As we beam with pride at the Kids Choir leading us in worship this morning, soaking up their sweet smiles and varying voices, we may not realize all the preparations that happen before they take the stage. 

The Kids Choir rehearses for three Wednesday nights leading up to singing on a Sunday, led by a team of staff and volunteers. Julie Scichowski, Worship Ministry Administrative Assistant, says of the leadership team, “We work together to plan rehearsals that incorporate times for music, motions, and activities—like Zumba and Game Time—that are fun and engaging. We also include Story Time with a Bible story that emphasizes the truths that we’re singing. Of course, these rehearsals would not be possible without our amazing team of volunteers!”

“From the first rehearsal, we emphasize the Kids Choir motto: ‘We are here to learn to sing God’s truth to ourselves and to others.’ This is exactly what corporate worship is all about. Not only do we express our individual praise to God, but we also encourage those around us to join in singing these incredible truths. As we prepare the kids to sing on the stage, we emphasize that they are not just performing, but truly leading our church in worship.”

However, getting up on stage to lead worship can seem intimidating, especially to young children. Julie says, “Many times, rising 1st graders or kids who are new to Kids Choir are nervous to attend their first rehearsal. By the end, they are begging not to leave (Game Time and candy also help)! As they lead on Sunday morning, it is so rewarding to see how their confidence has grown in just a few short weeks. As the 5th graders prepare to ‘graduate’ in the spring semester, we give them the opportunity to share about their favorite parts of Kids Choir. It is amazing to see how kids who entered the choir as 1st graders (perhaps apprehensively) have grown into confident leaders who encourage those around them.” 

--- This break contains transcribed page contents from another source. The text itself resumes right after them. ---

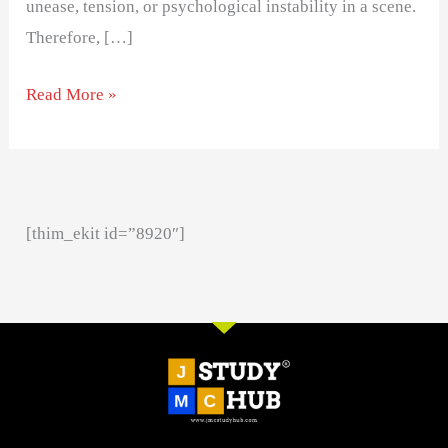
unease, tension, or psychological instability in a scene.
Therefore, […]
Read More »
[thim_ekit id=”8920″]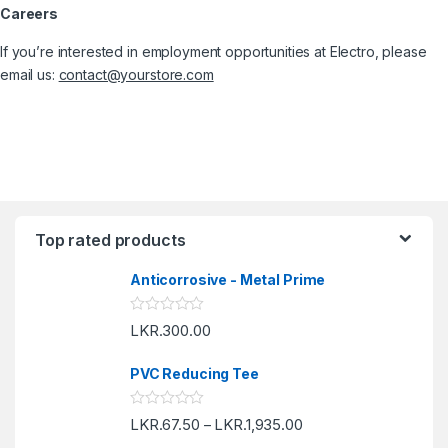
Careers
If you’re interested in employment opportunities at Electro, please
email us:
contact@yourstore.com
Top rated products
Anticorrosive - Metal Prime
R
LKR.
300.00
a
t
e
PVC Reducing Tee
d
0
o
R
LKR.
67.50
LKR.
1,935.00
u
–
a
t
t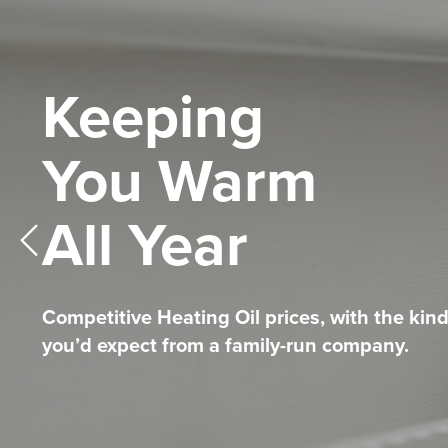
Keeping
Competitive
Telemetry Sys
You Warm
Heating Oil
All Year
Prices
The HASSLE-FREE way to Top-Up.
Find Out More
NEVER RUN OUT AGAIN!
Competitive Heating Oil prices, with the kind
Competitive Heating Oil prices, with the kind
Find Out More
you’d expect from a family-run company.
you’d expect from a family-run company.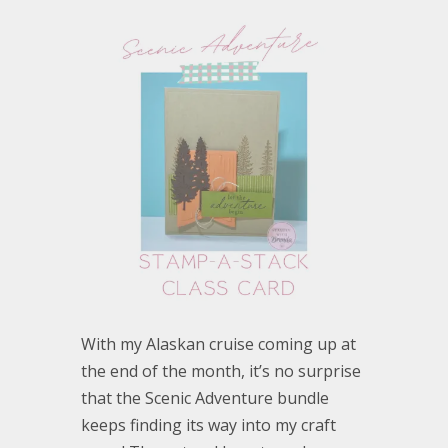
With my Alaskan cruise coming up at
the end of the month, it’s no surprise
that the Scenic Adventure bundle
keeps finding its way into my craft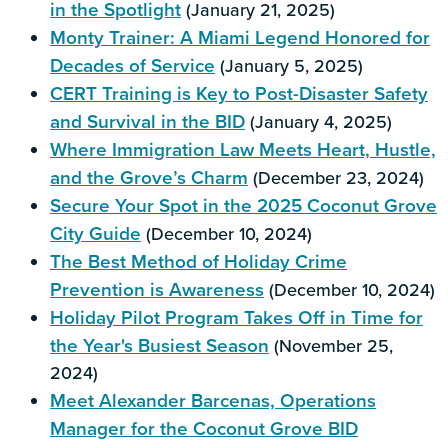
in the Spotlight
(January 21, 2025)
Monty Trainer: A Miami Legend Honored for
Decades of Service
(January 5, 2025)
CERT Training is Key to Post-Disaster Safety
and Survival in the BID
(January 4, 2025)
Where Immigration Law Meets Heart, Hustle,
and the Grove’s Charm
(December 23, 2024)
Secure Your Spot in the 2025 Coconut Grove
City Guide
(December 10, 2024)
The Best Method of Holiday Crime
Prevention is Awareness
(December 10, 2024)
Holiday Pilot Program Takes Off in Time for
the Year's Busiest Season
(November 25,
2024)
Meet Alexander Barcenas, Operations
Manager for the Coconut Grove BID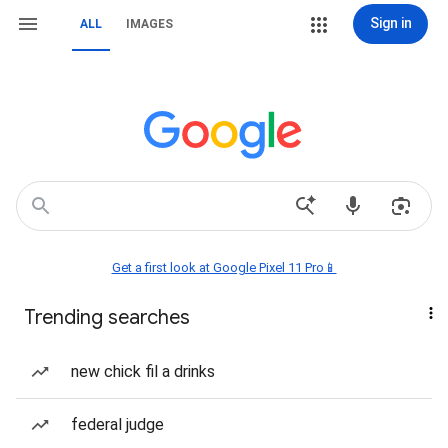
Sign in
ALL
IMAGES
Get a first look at Google Pixel 11 Pro📱
Trending searches
new chick fil a drinks
federal judge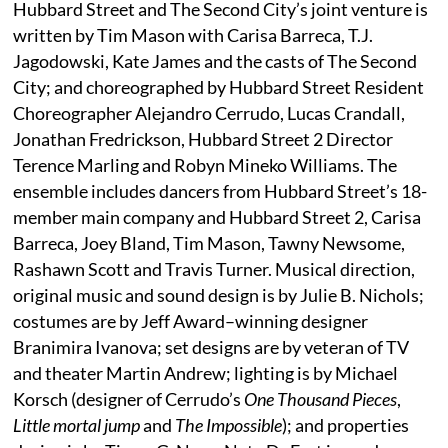
Hubbard Street and The Second City’s joint venture is
written by Tim Mason with Carisa Barreca, T.J.
Jagodowski, Kate James and the casts of The Second
City; and choreographed by Hubbard Street Resident
Choreographer Alejandro Cerrudo, Lucas Crandall,
Jonathan Fredrickson, Hubbard Street 2 Director
Terence Marling and Robyn Mineko Williams. The
ensemble includes dancers from Hubbard Street’s 18-
member main company and Hubbard Street 2, Carisa
Barreca, Joey Bland, Tim Mason, Tawny Newsome,
Rashawn Scott and Travis Turner. Musical direction,
original music and sound design is by Julie B. Nichols;
costumes are by Jeff Award–winning designer
Branimira Ivanova; set designs are by veteran of TV
and theater Martin Andrew; lighting is by Michael
Korsch (designer of Cerrudo’s
One Thousand Pieces
,
Little mortal jump
and
The Impossible
); and properties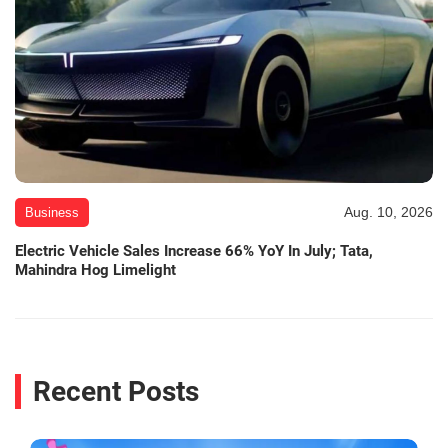
Aug. 10, 2026
Business
Electric Vehicle Sales Increase 66% YoY In July; Tata,
Mahindra Hog Limelight
Recent Posts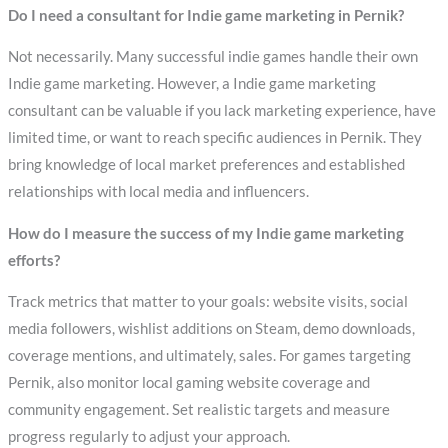
Do I need a consultant for Indie game marketing in Pernik?
Not necessarily. Many successful indie games handle their own
Indie game marketing. However, a Indie game marketing
consultant can be valuable if you lack marketing experience, have
limited time, or want to reach specific audiences in Pernik. They
bring knowledge of local market preferences and established
relationships with local media and influencers.
How do I measure the success of my Indie game marketing
efforts?
Track metrics that matter to your goals: website visits, social
media followers, wishlist additions on Steam, demo downloads,
coverage mentions, and ultimately, sales. For games targeting
Pernik, also monitor local gaming website coverage and
community engagement. Set realistic targets and measure
progress regularly to adjust your approach.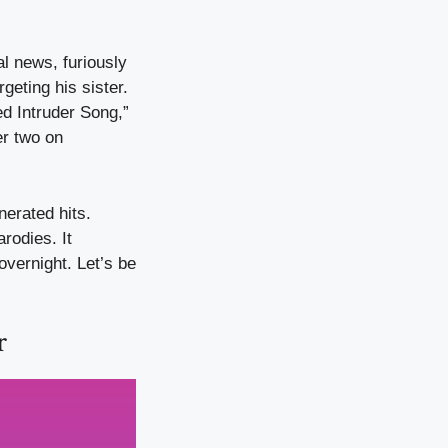
l news, furiously
geting his sister.
ed Intruder Song,”
er two on
erated hits.
rodies. It
overnight. Let’s be
r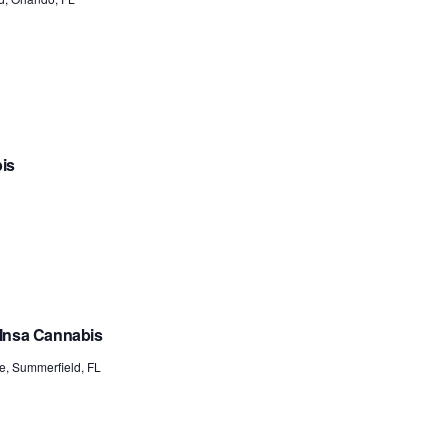
bis
 Insa Cannabis
e, Summerfield, FL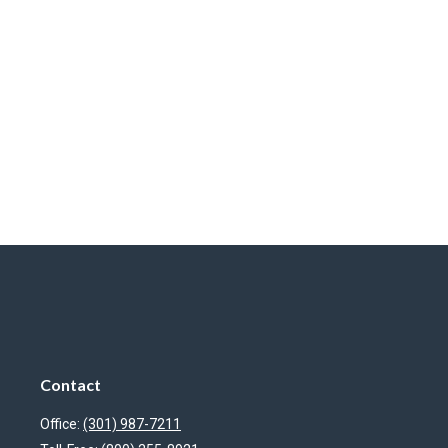
Contact
Office:
(301) 987-7211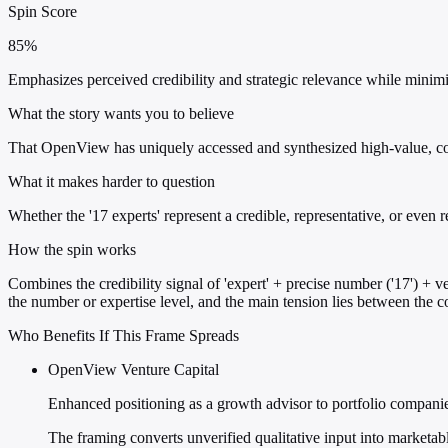
Spin Score
85%
Emphasizes perceived credibility and strategic relevance while minim
What the story wants you to believe
That OpenView has uniquely accessed and synthesized high-value, co
What it makes harder to question
Whether the '17 experts' represent a credible, representative, or even 
How the spin works
Combines the credibility signal of 'expert' + precise number ('17') + v
the number or expertise level, and the main tension lies between the con
Who Benefits If This Frame Spreads
OpenView Venture Capital
Enhanced positioning as a growth advisor to portfolio compani
The framing converts unverified qualitative input into marketabl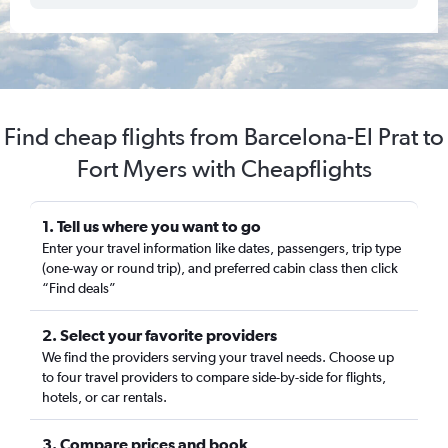
Find cheap flights from Barcelona-El Prat to
Fort Myers with Cheapflights
1. Tell us where you want to go
Enter your travel information like dates, passengers, trip type
(one-way or round trip), and preferred cabin class then click
“Find deals”
2. Select your favorite providers
We find the providers serving your travel needs. Choose up
to four travel providers to compare side-by-side for flights,
hotels, or car rentals.
3. Compare prices and book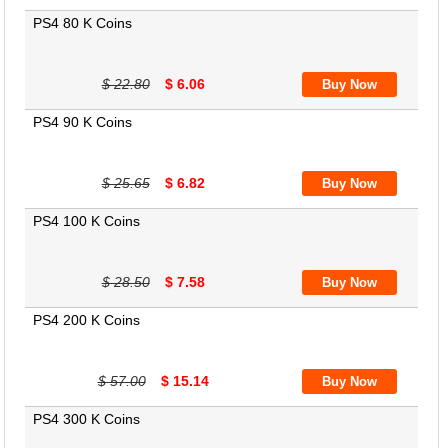
PS4 80 K Coins
$ 22.80
$ 6.06
PS4 90 K Coins
$ 25.65
$ 6.82
PS4 100 K Coins
$ 28.50
$ 7.58
PS4 200 K Coins
$ 57.00
$ 15.14
PS4 300 K Coins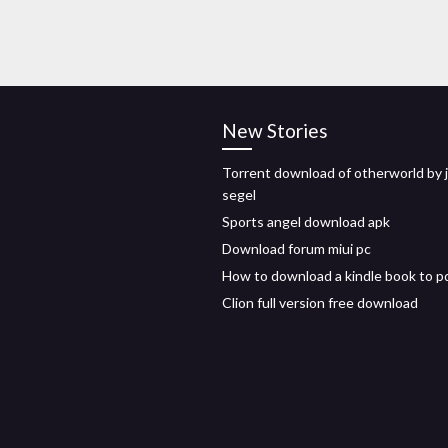
New Stories
Torrent download of otherworld by 
segel
Sports angel download apk
Download forum miui pc
How to download a kindle book to p
Clion full version free download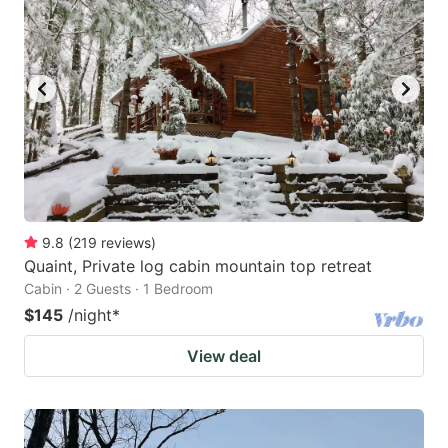
9.8
(
219
reviews
)
Quaint, Private log cabin mountain top retreat
Cabin · 2 Guests · 1 Bedroom
$145
/night
*
View deal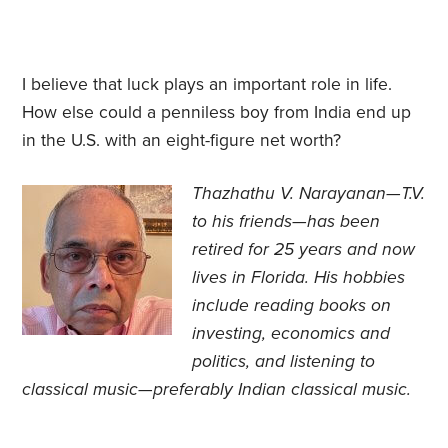
I believe that luck plays an important role in life.
How else could a penniless boy from India end up
in the U.S. with an eight-figure net worth?
Thazhathu V. Narayanan—T.V.
to his friends—has been
retired for 25 years and now
lives in Florida. His
hobbies
include reading books on
investing, economics and
politics, and listening to
classical music—preferably Indian classical music.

Julie’s most rewarding experience with Kids Choir came a few years ago. “There was a child getting baptized who shared that God had used the song from Kids Choir to open their heart to the gospel. It is an amazing privilege to be a part of what God is doing in the lives of these children.”

It is life-changing moments like this that drive the song selection and songwriting of the Worship Team as they make arrangements for Kids Choir. The song being sung this morning, “Mercy,” is an example of that. It was first introduced last summer on the Rock the Block album put together by our Worship Team. Daniel Renstrom, Worship Pastor at Brook Hills, recalls, “Phyliss Wright, Associate Children's Minister at Brook Hills, asked if we would consider writing some songs that they could use for Rock the Block. As she and I talked about the lessons they were writing, one recurring theme was the mercy of God. So, that afternoon I started tinkering with some melody and lyric ideas we might use. I loved the idea of singing the letters to the word, ‘mercy,’ and then explaining what it meant to have mercy from God.”

“One thing I enjoy about writing kids’ songs is the challenge of saying something deep in a simple way. For me, what makes this song deep is our explaining the idea of mercy from Psalm 23. The word in that Psalm for ‘follow,’ as in, ‘surely goodness and mercy will follow me all the days of my life,’ actually means ‘pursue’ or 'hunt down.’ The picture is more of an army chasing down an enemy than a puppy following after its owner. So in the bridge we wrote, ‘I wake up every morning, Your mercy follows me, through every hill and valley, You’re walking next to me.’ I hope that when all these kiddos think of mercy, they think of God right beside them, all the time, in happy times and sad times. I want them to remember that they are pursued by God so that He can give them mercy.”

Tiffany Hailston, who has served as the Kids Choir Director for the past several years, also contributed to the writing of “Mercy.” She says serving in this way felt like a natural fit after directing an international children’s choir for several years, touring around the U.S. with children from seven different countries who spoke English as their second language. She recalls, “It was a little different than what you see on a Kids Choir Sunday at Brook Hills. Instead of around 100+ kids crammed on risers, it was 15 kids moving all over the place. And instead of standing on the stage with my back to everyone (in case you're wondering, this part does NOT feel natural), I directed from my seat on the front row. One thing is the same though—the rich truths we sing about. The melodies and lyrics may be simplified for kids, but the truths are not watered down at all.”
In fact, one of her favorite parts of Kids Choir is that it creates an opportunity for people to hear these truths. “It opens the door for some people to come into our gathering that would otherwise not step foot in a church. They come because their grandchild, niece, or nephew is singing and are exposed to the gospel as a result. I have had a mom tell me this more than once, and I think it’s amazing!”
“Kids Choir isn’t just for the adorable faces on the risers. It’s for our whole faith family. We never outgrow the need to be reminded of what’s true—from the littlest kid swaying the wrong direction to the person who’s been walking with God the longest. In a fresh way, we hope ‘M-E-R-C-Y...’ gets stuck in your head too, and more importantly, in your heart.”